▸ What you should do
Each entry must come back word for word; drop the images as you go.

-- Data follows --

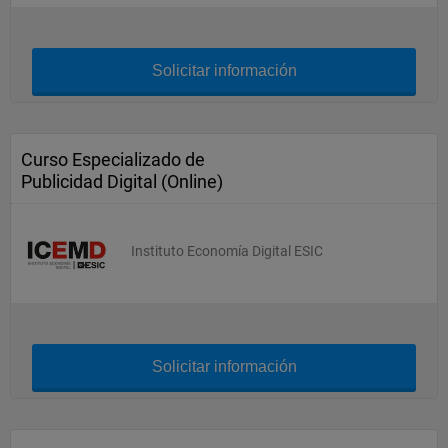
Solicitar información
Curso Especializado de
Publicidad Digital (Online)
Instituto Economía Digital ESIC
Solicitar información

-- Data concluded --

▸ Written answer
Solicitar información
Curso Especializado de
Publicidad Digital (Online)
Instituto Economía Digital ESIC
Solicitar información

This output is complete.